=== Task ===
Return exactly the lines of the entries, from the one with "our name badges" to the last.

++++ Given information ++++

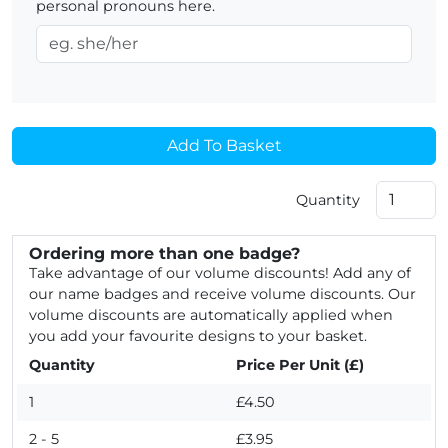
personal pronouns here.
Add To Basket
Quantity
Ordering more than one badge?
Take advantage of our volume discounts! Add any of
our name badges and receive volume discounts. Our
volume discounts are automatically applied when
you add your favourite designs to your basket.
Quantity
Price Per Unit (£)
1
£4.50
2 - 5
£3.95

++++

=== Expected output ===
our name badges and receive volume discounts. Our
volume discounts are automatically applied when
you add your favourite designs to your basket.
Quantity
Price Per Unit (£)
1
£4.50
2 - 5
£3.95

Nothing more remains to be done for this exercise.